What does it take to become a Chief Information Security Officer (CISO)? There are multiple answers, because it’s a multi-faceted role. Each person will bring a unique set of experiences to the job and there’s no clear-cut path or resume that defines the steps you must take to become a CISO. Yet, there are some common themes that emerge in looking at the type of person and personality required to hold the job title.
The abbreviation itself is revealing. First, take a look at the “C” in CISO. You’re the chief, the one in charge. Being CISO is a position of authority and responsibility. The security of digital assets, some of which are valuable and may come with legal strings attached, is in your hands. As anyone who’s ever flown a plane or performed surgery will tell you, the acceptance of singular responsibility for one’s decisions is not to be taken lightly. To be the CISO, you have to be ready to shoulder this burden.
Then, there’s the “O.” You’re an officer. Maybe your organization doesn’t have official designations like that, but as the CISO, you are acting on behalf of the business or government entity that employs you. You have an obligation to the owners and senior leaders of that entity. With this overview in mind, here are some specific qualities that define a successful CISO.
A Disciplined, Data-Driven Sense of Security Risk Awareness
Managing security risk is one of the CISO’s core responsibilities. It’s impossible to mitigate every risk equally. Instead, as the security leader, your job is to assess risks and guide the allocation of resources to address them in an optimal way. This is a monumentally difficult thing to do well. However, with discipline and a data-driven ethos, it is possible to keep the impact of risks to a minimum.
In practice, managing risk is about prioritization. The CISO must constantly ask him or herself where the biggest Infosec risks to network penetration and data breach will come from. From there, a good CISO builds an organization that can respond to breaches and other security incidents. The overriding goal of the incident response process will be to limit the impact of the risk.
You have to have the “chops” for the role, too. You need to be a security expert. This is the “IS” in CISO. Perhaps you have the Certified Information Security Auditor (CISA), Certified Information Systems Security Professional (CISSP) or Certified Information Security Manager (CISM) credential. You need to understand data security, operating systems, security systems, new technologies, security architecture and more. To be a successful CISO, you have to be a master of risk assessment.
The Ability to Align Security with the Business
Coming back to the “O,” an effective CISO understands that his or her job is not to stand in the way of the business, but rather to enable the organization to achieve its business goals—securely. The “officer” role carries the connotation of fiduciary duty. The CISO is a corporate officer tasked with protecting shareholder assets from cyberthreats that can reduce their value.
Doing this right involves finding a careful alignment between security policies, security technology, risk management and business administration in the security program. It’s a balancing act, getting at the right mix of caution and flexibility. Communication is also critical, as the CISO must find meaningful ways to convey the security message in a business- and board-friendly way.
This is why some of the best CISOs strike a balance between business executive and technical security manager. They know how to work with the board of directors. They don’t sugarcoat problems, but neither do they sound alarms without careful analysis of the business impact of a threat.
A Suitable Personality and Management Style
If you’re the CISO, you are above all, a manager. In a big company, this might mean overseeing a staff that numbers in the thousands through trusted direct-reports. A CISO should ideally embody good listening and communication skills. It’s more balancing, with the CISO needing to be approachable and open to input while remaining firm on critical issues where compromise is unwise. If the job requires change management, this is all the more important.

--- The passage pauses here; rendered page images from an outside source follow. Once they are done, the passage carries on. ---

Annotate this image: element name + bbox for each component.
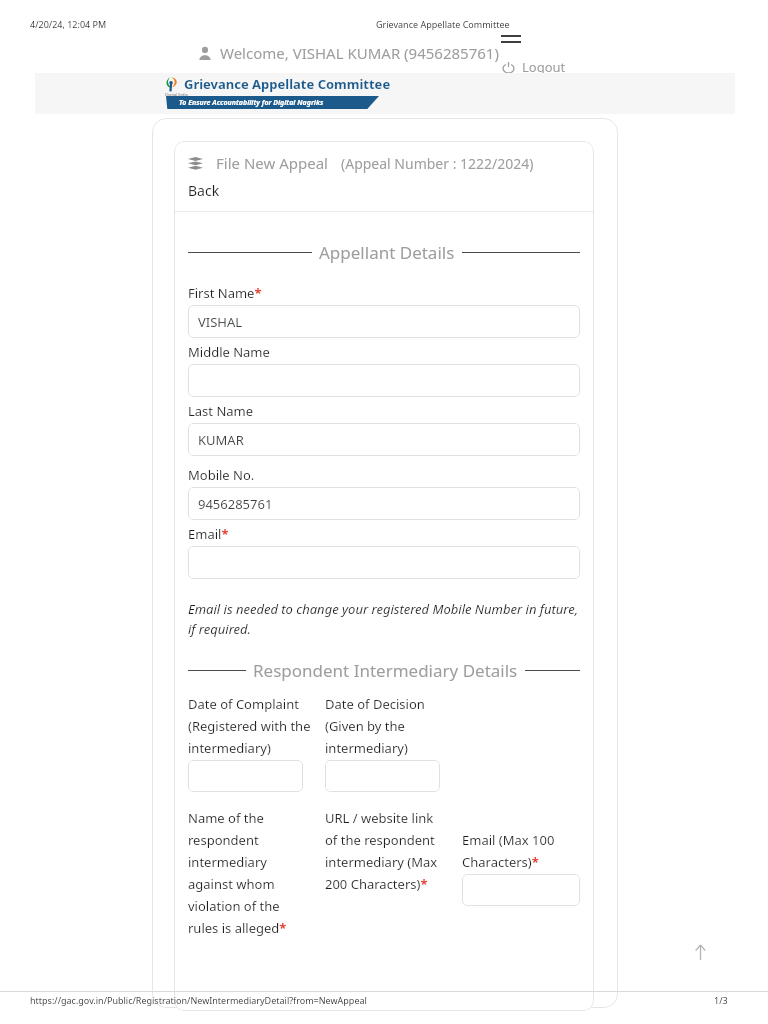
staticText: Email*	[188, 525, 229, 543]
button[interactable]: Back	[188, 181, 220, 200]
staticText: First Name*	[188, 284, 262, 302]
button[interactable]: Scroll to top	[688, 940, 712, 964]
button[interactable]: 9456285761	[188, 487, 580, 520]
staticText: Date of Decision (Given by the intermedi…	[325, 695, 448, 757]
staticText: 9456285761	[198, 495, 273, 513]
staticText: Welcome, VISHAL KUMAR (9456285761)	[220, 43, 499, 63]
staticText: 4/20/24, 12:04 PM	[30, 18, 107, 30]
staticText: Name of the respondent intermediary agai…	[188, 809, 311, 937]
button[interactable]	[325, 760, 440, 792]
staticText: KUMAR	[198, 431, 244, 449]
staticText: 1/3	[714, 994, 728, 1006]
staticText: Appellant Details	[319, 241, 455, 264]
staticText: https://gac.gov.in/Public/Registration/N…	[30, 994, 367, 1006]
button[interactable]	[188, 760, 303, 792]
button[interactable]	[188, 546, 580, 579]
staticText: Logout	[522, 58, 566, 76]
staticText: URL / website link of the respondent int…	[325, 809, 448, 893]
button[interactable]: Menu	[501, 35, 521, 49]
staticText: To Ensure Accountability for Digital Nag…	[179, 98, 324, 108]
staticText: Grievance Appellate Committee	[376, 18, 510, 30]
staticText: Date of Complaint (Registered with the i…	[188, 695, 311, 757]
staticText: VISHAL	[198, 313, 243, 331]
staticText: Mobile No.	[188, 466, 255, 484]
staticText: Grievance Appellate Committee	[184, 75, 391, 93]
staticText: Respondent Intermediary Details	[253, 659, 518, 682]
button[interactable]: VISHAL	[188, 305, 580, 338]
staticText: File New Appeal	[216, 153, 328, 173]
button[interactable]: Logout	[503, 58, 566, 76]
staticText: (Appeal Number : 1222/2024)	[341, 154, 534, 173]
staticText: Email is needed to change your registere…	[188, 600, 580, 638]
staticText: Digital India	[165, 92, 188, 97]
button[interactable]	[188, 364, 580, 397]
button[interactable]: KUMAR	[188, 423, 580, 456]
staticText: Back	[188, 181, 220, 200]
staticText: Middle Name	[188, 343, 270, 361]
staticText: Last Name	[188, 402, 254, 420]
button[interactable]: Welcome, VISHAL KUMAR (9456285761)	[198, 43, 499, 63]
staticText: Email (Max 100 Characters)*	[462, 831, 580, 871]
button[interactable]	[462, 874, 580, 906]
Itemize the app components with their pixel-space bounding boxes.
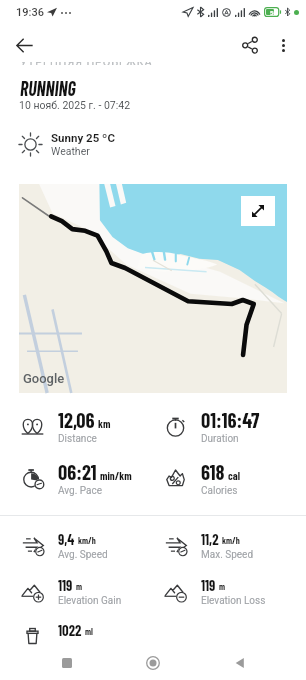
staticText: УТРЕННЯЯ ПРОБЕЖКА bbox=[20, 62, 153, 65]
button[interactable]: Back bbox=[7, 28, 41, 62]
button[interactable]: 11,2 bbox=[163, 529, 295, 567]
staticText: 11,2 bbox=[201, 530, 219, 547]
staticText: km bbox=[98, 417, 111, 430]
staticText: 06:21 bbox=[58, 459, 97, 484]
staticText: 119 bbox=[201, 576, 216, 593]
button[interactable]: Back bbox=[220, 646, 260, 680]
staticText: 9,4 bbox=[58, 530, 75, 547]
button[interactable]: Expand map bbox=[19, 184, 287, 393]
staticText: ml bbox=[85, 626, 93, 637]
button[interactable]: 9,4 bbox=[20, 529, 152, 567]
staticText: Calories bbox=[201, 485, 238, 497]
button[interactable]: 12,06 bbox=[20, 406, 152, 448]
button[interactable]: 119 bbox=[20, 575, 152, 613]
staticText: 10 нояб. 2025 г. - 07:42 bbox=[19, 99, 131, 111]
staticText: km/h bbox=[222, 535, 240, 546]
staticText: 50 bbox=[270, 9, 277, 16]
staticText: Sunny 25 ºC bbox=[51, 131, 115, 144]
staticText: Distance bbox=[58, 433, 97, 445]
staticText: cal bbox=[228, 469, 240, 482]
staticText: 01:16:47 bbox=[201, 407, 260, 432]
button[interactable]: Recents bbox=[47, 646, 87, 680]
button[interactable]: Expand map bbox=[241, 196, 275, 226]
staticText: Elevation Loss bbox=[201, 595, 266, 607]
button[interactable]: More options bbox=[266, 28, 300, 62]
button[interactable]: Share bbox=[233, 28, 267, 62]
staticText: Max. Speed bbox=[201, 549, 254, 561]
staticText: min/km bbox=[100, 469, 132, 482]
staticText: Avg. Speed bbox=[58, 549, 108, 561]
staticText: 119 bbox=[58, 576, 73, 593]
staticText: km/h bbox=[78, 535, 96, 546]
staticText: 12,06 bbox=[58, 407, 95, 432]
button[interactable]: 119 bbox=[163, 575, 295, 613]
staticText: Duration bbox=[201, 433, 239, 445]
staticText: Avg. Pace bbox=[58, 485, 103, 497]
button[interactable]: 618 bbox=[163, 458, 295, 500]
button[interactable]: Sunny 25 ºC bbox=[0, 128, 306, 160]
button[interactable]: 1022 bbox=[20, 620, 152, 658]
staticText: Weather bbox=[51, 145, 90, 157]
staticText: Elevation Gain bbox=[58, 595, 122, 607]
staticText: m bbox=[76, 581, 83, 592]
staticText: 618 bbox=[201, 459, 225, 484]
button[interactable]: 06:21 bbox=[20, 458, 152, 500]
button[interactable]: 01:16:47 bbox=[163, 406, 295, 448]
staticText: 19:36 bbox=[16, 6, 44, 19]
staticText: RUNNING bbox=[20, 76, 76, 100]
staticText: Google bbox=[23, 371, 65, 386]
staticText: m bbox=[219, 581, 226, 592]
button[interactable]: Home bbox=[133, 646, 173, 680]
staticText: 1022 bbox=[58, 621, 82, 638]
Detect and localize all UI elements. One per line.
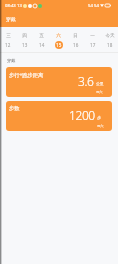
staticText: 周六 bbox=[97, 124, 104, 128]
staticText: 六 bbox=[56, 33, 61, 39]
staticText: 3.6 bbox=[78, 73, 94, 89]
button[interactable]: 今天 bbox=[101, 33, 118, 52]
staticText: 步数 bbox=[9, 105, 20, 112]
button[interactable]: 五 bbox=[33, 33, 50, 52]
staticText: 周六 bbox=[96, 90, 103, 94]
staticText: 步 bbox=[97, 115, 101, 120]
button[interactable]: 四 bbox=[16, 33, 33, 52]
staticText: 13 bbox=[22, 42, 28, 48]
staticText: 一 bbox=[90, 33, 95, 39]
button[interactable]: 三 bbox=[0, 33, 16, 52]
staticText: 今天 bbox=[105, 33, 115, 39]
staticText: 穿戴 bbox=[6, 16, 16, 22]
staticText: 08:43 bbox=[5, 3, 16, 9]
button[interactable]: 日 bbox=[67, 33, 84, 52]
staticText: 15 bbox=[56, 42, 62, 48]
staticText: 14 bbox=[39, 42, 45, 48]
staticText: 54 bbox=[88, 3, 93, 9]
button[interactable]: 一 bbox=[84, 33, 101, 52]
staticText: 五 bbox=[39, 33, 44, 39]
staticText: 穿戴 bbox=[7, 58, 16, 63]
staticText: 1200 bbox=[69, 107, 95, 123]
staticText: 公里 bbox=[96, 81, 104, 86]
staticText: 步行+跑步距离 bbox=[9, 71, 44, 78]
staticText: 四 bbox=[22, 33, 27, 39]
staticText: 13 bbox=[17, 3, 22, 9]
button[interactable]: 六 bbox=[50, 33, 67, 52]
staticText: 三 bbox=[6, 33, 11, 39]
button[interactable]: 步数 bbox=[6, 101, 112, 131]
staticText: 16 bbox=[73, 42, 79, 48]
staticText: 18 bbox=[107, 42, 113, 48]
staticText: 54 bbox=[94, 3, 99, 9]
button[interactable]: 步行+跑步距离 bbox=[6, 67, 112, 97]
staticText: 12 bbox=[5, 42, 11, 48]
staticText: 日 bbox=[73, 33, 78, 39]
staticText: 17 bbox=[90, 42, 96, 48]
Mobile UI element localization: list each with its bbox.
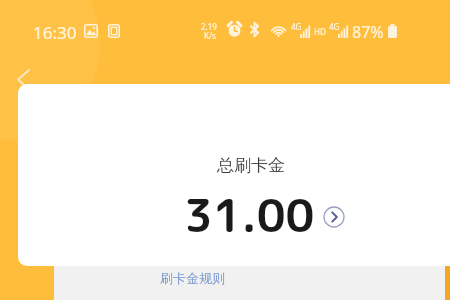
button[interactable]: 刷卡金规则	[160, 270, 225, 286]
staticText: 16:30	[33, 21, 77, 44]
staticText: 4G	[329, 21, 340, 32]
staticText: K/s	[204, 30, 216, 41]
staticText: 刷卡金规则	[160, 270, 225, 286]
button[interactable]: Details	[323, 206, 345, 228]
staticText: 总刷卡金	[217, 155, 285, 176]
button[interactable]: Back	[10, 62, 36, 90]
staticText: 2.19	[201, 21, 217, 32]
staticText: 87%	[352, 21, 384, 43]
staticText: 4G	[291, 21, 302, 32]
staticText: HD	[314, 26, 326, 37]
staticText: 31.00	[184, 184, 315, 247]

The CISO management style also requires being open to hearing feedback from colleagues, even if it’s not entirely positive. One of the most basic qualifications for a CISO is an admission that he or she does not know everything. If you’re in the role, you’ll be relying on trusted experts from inside and outside the organization. However, you’re the “C,” (chief) so the ultimate call is yours to make.
Strong Organizational Skills
A successful CISO has strong organizational skills to complement his or her management style. The challenge of operationalizing security policies takes a manager who can translate abstract, sometimes complex ideas, into actual organizational activity. This is a distinct personal trait the CISO must possess Or, at the very least, the CISO needs to understand how to delegate the organizational aspects of the job to people who know how to get things done.

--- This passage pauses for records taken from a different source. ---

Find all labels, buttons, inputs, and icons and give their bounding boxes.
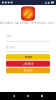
staticText: Cadastrar: [22, 62, 34, 66]
staticText: Aplicativo nao oficial - sem vinculo com…: [0, 21, 56, 25]
button[interactable]: Back: [7, 92, 21, 100]
staticText: Ajuda: [24, 69, 32, 72]
button[interactable]: Senha: [6, 46, 50, 52]
button[interactable]: CPF: [6, 35, 50, 42]
staticText: Entrar: [24, 55, 32, 59]
staticText: CPF: [6, 35, 11, 39]
button[interactable]: Recent apps: [35, 92, 49, 100]
staticText: Senha: [6, 46, 14, 49]
button[interactable]: Entrar: [6, 54, 50, 60]
button[interactable]: Home: [21, 92, 35, 100]
button[interactable]: Cadastrar: [6, 61, 50, 67]
button[interactable]: Ajuda: [6, 68, 50, 73]
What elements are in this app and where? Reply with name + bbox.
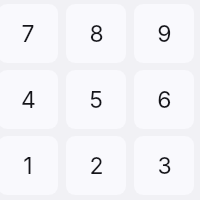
button[interactable]: 3 [134, 136, 194, 195]
button[interactable]: 8 [66, 4, 126, 63]
staticText: 1 [23, 152, 33, 180]
staticText: 5 [89, 86, 103, 114]
button[interactable]: 4 [0, 70, 58, 129]
staticText: 3 [157, 152, 172, 180]
button[interactable]: 6 [134, 70, 194, 129]
staticText: 7 [21, 20, 35, 48]
button[interactable]: 5 [66, 70, 126, 129]
staticText: 6 [157, 86, 172, 114]
staticText: 2 [89, 152, 104, 180]
button[interactable]: 7 [0, 4, 58, 63]
staticText: 9 [157, 20, 172, 48]
button[interactable]: 1 [0, 136, 58, 195]
button[interactable]: 2 [66, 136, 126, 195]
staticText: 4 [21, 86, 36, 114]
button[interactable]: 9 [134, 4, 194, 63]
staticText: 8 [89, 20, 104, 48]
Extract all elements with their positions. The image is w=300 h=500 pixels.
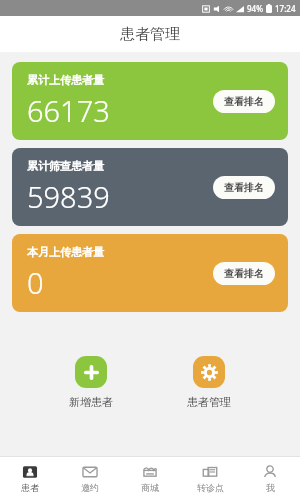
button[interactable]: 查看排名 [213, 176, 275, 199]
staticText: 患者管理 [187, 395, 231, 409]
button[interactable]: 转诊点 [180, 461, 240, 496]
staticText: 新增患者 [69, 395, 113, 409]
staticText: 0 [27, 263, 44, 302]
staticText: 查看排名 [224, 181, 264, 194]
button[interactable]: 我 [240, 461, 300, 496]
button[interactable]: 商城 [120, 461, 180, 496]
staticText: 患者管理 [120, 25, 180, 44]
button[interactable]: 邀约 [60, 461, 120, 496]
staticText: 我 [266, 482, 275, 493]
button[interactable]: 累计上传患者量 [12, 62, 288, 140]
button[interactable]: 查看排名 [213, 262, 275, 285]
staticText: 邀约 [81, 482, 99, 493]
staticText: 商城 [141, 482, 159, 493]
staticText: 累计筛查患者量 [27, 159, 104, 173]
button[interactable]: 查看排名 [213, 90, 275, 113]
button[interactable]: 患者 [0, 461, 60, 496]
staticText: 转诊点 [197, 482, 224, 493]
staticText: 查看排名 [224, 95, 264, 108]
staticText: 患者 [21, 482, 39, 493]
staticText: 累计上传患者量 [27, 73, 104, 87]
staticText: 59839 [27, 177, 110, 216]
button[interactable]: New patient [65, 352, 117, 413]
staticText: 17:24 [275, 3, 296, 14]
staticText: 查看排名 [224, 267, 264, 280]
button[interactable]: 累计筛查患者量 [12, 148, 288, 226]
button[interactable]: 本月上传患者量 [12, 234, 288, 312]
staticText: 94% [247, 3, 263, 14]
staticText: 本月上传患者量 [27, 245, 104, 259]
button[interactable]: Patient management [183, 352, 235, 413]
staticText: 66173 [27, 91, 110, 130]
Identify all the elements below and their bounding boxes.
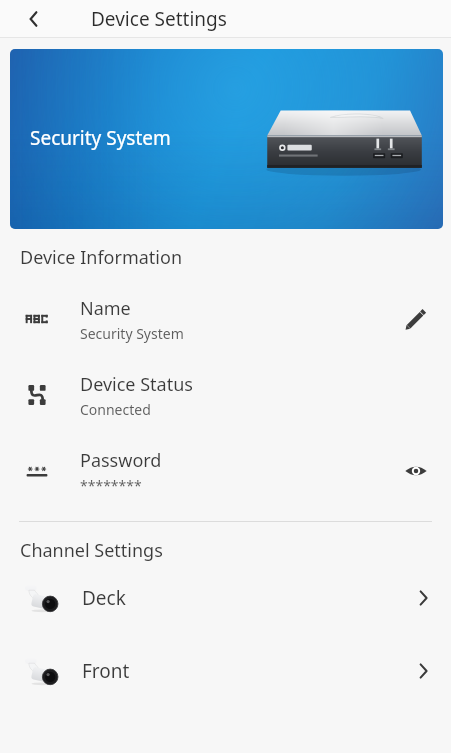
staticText: Front — [82, 658, 413, 684]
staticText: Connected — [80, 400, 151, 419]
staticText: Password — [80, 448, 162, 473]
button[interactable]: Deck — [0, 574, 451, 622]
staticText: Device Status — [80, 372, 193, 397]
staticText: ******** — [80, 476, 142, 495]
button[interactable]: Edit name — [397, 300, 435, 338]
staticText: Security System — [30, 125, 171, 151]
button[interactable]: Show password — [397, 452, 435, 490]
button[interactable]: Name — [0, 281, 451, 357]
staticText: Channel Settings — [20, 538, 163, 563]
staticText: Device Settings — [91, 6, 227, 32]
staticText: Deck — [82, 585, 413, 611]
staticText: Name — [80, 296, 131, 321]
button[interactable]: Security System — [10, 49, 443, 229]
button[interactable]: Password — [0, 433, 451, 509]
button[interactable]: Front — [0, 647, 451, 695]
staticText: Security System — [80, 324, 184, 343]
button[interactable]: Back — [18, 3, 50, 35]
button[interactable]: Device Status — [0, 357, 451, 433]
staticText: Device Information — [20, 245, 183, 270]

Achieving this objective comes from understanding how the complete security environment works. The CISO must have a keen appreciation of the processes and technologies that are in use in the security organization, along with the nature of the IT landscape itself. And, it takes a great sense of who’s who, who does what, and who needs to be hired.
Recruitment and retention of security talent is a highly significant success factor for the CISO. It’s partially an organizational challenge. Finding the right people is not easy. But, it’s also a cultural matter. When a prospective employee says “I’m not sure I want to work for them,” that means “you.” You’re setting the personality for the department. Recruits will respond to the culture you create on the job.
Being a CISO is one of the great career experiences in the tech world. The rewards are potentially great, but so are the risks. The qualities highlighted above offer some insights into how to become a CISO. Are you up for the challenge?